Je voudrais bien apprendre autre chose, avait-elle ajouté ; mais voici l’hiver, et Mareuil est loin, et puis j’ai beaucoup d’ouvrage que la bonne Mme Amiaud m’a fait avoir, et puisque je peux gagner à coudre de l’argent qui fera du bien à ma mère, j’aime mieux cela que d’apprendre dans les livres ; cela ne ferait de bien qu’à moi.
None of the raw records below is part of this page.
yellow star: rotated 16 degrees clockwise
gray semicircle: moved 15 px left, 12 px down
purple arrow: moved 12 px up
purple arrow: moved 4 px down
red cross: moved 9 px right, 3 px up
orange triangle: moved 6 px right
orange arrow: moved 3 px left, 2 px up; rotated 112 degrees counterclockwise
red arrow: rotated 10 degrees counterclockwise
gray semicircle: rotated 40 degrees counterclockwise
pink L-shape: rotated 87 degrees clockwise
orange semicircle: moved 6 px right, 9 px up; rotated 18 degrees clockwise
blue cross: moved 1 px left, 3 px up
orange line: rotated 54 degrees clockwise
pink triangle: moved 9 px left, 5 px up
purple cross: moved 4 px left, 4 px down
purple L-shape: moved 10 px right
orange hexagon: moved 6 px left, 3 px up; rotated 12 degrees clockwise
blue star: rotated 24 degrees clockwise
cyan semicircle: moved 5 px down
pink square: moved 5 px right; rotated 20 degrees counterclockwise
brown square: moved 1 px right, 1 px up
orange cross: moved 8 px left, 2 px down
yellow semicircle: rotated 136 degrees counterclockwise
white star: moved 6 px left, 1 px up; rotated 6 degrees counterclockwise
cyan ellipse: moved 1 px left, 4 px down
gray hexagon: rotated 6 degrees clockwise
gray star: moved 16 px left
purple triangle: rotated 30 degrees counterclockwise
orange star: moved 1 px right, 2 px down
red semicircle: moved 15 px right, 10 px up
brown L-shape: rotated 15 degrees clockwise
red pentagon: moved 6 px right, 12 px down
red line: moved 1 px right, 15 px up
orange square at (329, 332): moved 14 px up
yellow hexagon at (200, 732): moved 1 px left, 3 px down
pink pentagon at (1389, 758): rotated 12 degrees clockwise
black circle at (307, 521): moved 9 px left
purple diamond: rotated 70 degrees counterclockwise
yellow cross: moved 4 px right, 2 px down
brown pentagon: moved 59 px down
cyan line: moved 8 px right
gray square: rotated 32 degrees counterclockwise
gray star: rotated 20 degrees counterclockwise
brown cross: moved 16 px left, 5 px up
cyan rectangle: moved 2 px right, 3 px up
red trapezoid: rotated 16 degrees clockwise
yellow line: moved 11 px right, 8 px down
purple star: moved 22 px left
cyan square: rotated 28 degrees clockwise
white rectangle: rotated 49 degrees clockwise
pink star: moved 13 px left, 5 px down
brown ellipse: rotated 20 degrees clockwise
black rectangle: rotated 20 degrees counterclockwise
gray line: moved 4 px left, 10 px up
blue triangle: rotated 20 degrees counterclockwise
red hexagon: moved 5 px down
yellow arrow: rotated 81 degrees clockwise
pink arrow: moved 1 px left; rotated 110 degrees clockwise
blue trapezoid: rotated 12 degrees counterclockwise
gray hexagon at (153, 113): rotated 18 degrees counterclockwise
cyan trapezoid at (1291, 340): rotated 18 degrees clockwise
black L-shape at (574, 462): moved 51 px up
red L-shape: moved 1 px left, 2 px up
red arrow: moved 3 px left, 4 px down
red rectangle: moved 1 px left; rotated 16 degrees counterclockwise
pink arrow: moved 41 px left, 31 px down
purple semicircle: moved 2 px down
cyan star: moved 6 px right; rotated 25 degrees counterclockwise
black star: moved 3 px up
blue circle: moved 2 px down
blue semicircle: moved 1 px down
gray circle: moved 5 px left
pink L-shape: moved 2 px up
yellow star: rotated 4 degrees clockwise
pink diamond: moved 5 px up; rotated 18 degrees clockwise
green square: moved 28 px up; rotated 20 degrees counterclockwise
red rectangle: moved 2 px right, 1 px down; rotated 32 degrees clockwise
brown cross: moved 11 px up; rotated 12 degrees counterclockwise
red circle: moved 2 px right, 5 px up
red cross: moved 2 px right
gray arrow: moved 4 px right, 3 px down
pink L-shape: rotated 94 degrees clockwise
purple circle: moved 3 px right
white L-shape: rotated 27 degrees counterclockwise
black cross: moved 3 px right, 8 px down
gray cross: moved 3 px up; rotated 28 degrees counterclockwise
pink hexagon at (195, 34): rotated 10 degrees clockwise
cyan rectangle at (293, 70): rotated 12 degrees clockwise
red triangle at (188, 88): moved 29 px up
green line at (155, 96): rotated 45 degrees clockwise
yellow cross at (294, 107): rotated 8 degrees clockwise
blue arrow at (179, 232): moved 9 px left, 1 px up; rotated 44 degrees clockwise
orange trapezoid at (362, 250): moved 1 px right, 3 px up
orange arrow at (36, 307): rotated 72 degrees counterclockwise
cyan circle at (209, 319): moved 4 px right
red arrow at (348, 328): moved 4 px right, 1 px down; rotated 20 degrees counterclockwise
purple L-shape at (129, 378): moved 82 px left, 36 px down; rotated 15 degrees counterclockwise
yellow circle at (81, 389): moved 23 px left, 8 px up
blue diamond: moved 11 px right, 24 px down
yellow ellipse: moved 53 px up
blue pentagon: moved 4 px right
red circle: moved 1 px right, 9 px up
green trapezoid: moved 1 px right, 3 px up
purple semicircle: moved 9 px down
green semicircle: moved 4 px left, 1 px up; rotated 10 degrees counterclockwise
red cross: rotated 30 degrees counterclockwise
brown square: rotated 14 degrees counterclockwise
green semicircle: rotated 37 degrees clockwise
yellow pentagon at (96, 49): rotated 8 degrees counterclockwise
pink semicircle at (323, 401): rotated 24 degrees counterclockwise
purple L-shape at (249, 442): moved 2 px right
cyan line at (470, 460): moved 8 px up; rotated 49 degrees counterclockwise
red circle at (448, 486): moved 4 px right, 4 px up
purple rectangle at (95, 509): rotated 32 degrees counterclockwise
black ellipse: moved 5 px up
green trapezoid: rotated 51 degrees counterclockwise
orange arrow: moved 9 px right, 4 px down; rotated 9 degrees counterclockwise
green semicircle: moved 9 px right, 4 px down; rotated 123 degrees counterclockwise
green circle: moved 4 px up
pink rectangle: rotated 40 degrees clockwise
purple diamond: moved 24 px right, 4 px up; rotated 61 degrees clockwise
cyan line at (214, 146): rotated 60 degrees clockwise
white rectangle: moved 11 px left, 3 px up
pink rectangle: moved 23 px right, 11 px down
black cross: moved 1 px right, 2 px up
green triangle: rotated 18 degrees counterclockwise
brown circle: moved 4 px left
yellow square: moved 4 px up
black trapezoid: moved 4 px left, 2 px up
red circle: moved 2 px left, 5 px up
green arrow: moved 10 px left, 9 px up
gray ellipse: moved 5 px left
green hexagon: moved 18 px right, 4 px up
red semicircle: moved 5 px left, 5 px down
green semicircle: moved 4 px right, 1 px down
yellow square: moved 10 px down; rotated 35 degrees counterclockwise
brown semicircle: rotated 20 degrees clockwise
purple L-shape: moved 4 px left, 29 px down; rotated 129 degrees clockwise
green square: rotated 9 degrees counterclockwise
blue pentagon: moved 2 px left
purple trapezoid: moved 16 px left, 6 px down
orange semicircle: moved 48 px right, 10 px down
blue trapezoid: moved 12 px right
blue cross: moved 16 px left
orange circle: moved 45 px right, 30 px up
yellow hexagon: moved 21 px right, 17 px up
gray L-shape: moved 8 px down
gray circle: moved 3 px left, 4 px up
Mlle Léonide approuva l’enfant, mais elle alla voir Mme Amiaud. Le résultat de cette entrevue fut très-heureux pour Véronique. Elle n’alla plus à Mareuil que le dimanche, mais tous les soirs elle vint passer une heure ou deux dans la chambre de Mlle Léonide, et elle fut bientôt aussi savante qu’Anne. En hiver, il n’y a pas grand’chose à faire aux champs ; aussi la Tessier d’ordinaire dépensait dans cette saison le peu qu’elle avait réussi à amasser pendant l’été. Cette année-là il n’en fut pas ainsi ; elle se chargea de tous les tricots du village, qu’elle faisait à la veillée, pendant que Véronique, tout en cousant, lui racontait les belles histoires qu’elle avait apprises ; et le matin elle allait en journée chez des bourgeois, qui lui donnaient du travail moins pénible et plus payé que celui des champs. La pauvre veuve se vit donc sortie de la misère et rassurée sur le sort de sa fille ; et comme elle ne voulait pas dépenser l’argent que Véronique gagnait à coudre et qu’elle lui apportait fidèlement elle alla consulter Mlle Léonide sur la manière de le placer. On en mit une partie à la caisse d’épargne, où il ne cessa de s’augmenter ; et Véronique eut pour son hiver une bonne jupe de drap et un beau mouchoir neuf dignes de figurer à côté de la robe de la Saint-Michel, que la veuve ne mettait jamais sans un orgueil attendri, remerciant Dieu d’avoir fait passer toute la bonté du mari qu’il lui avait ôté dans le cœur de la fille qu’il lui avait laissée, et qui était vraiment bonne pour deux.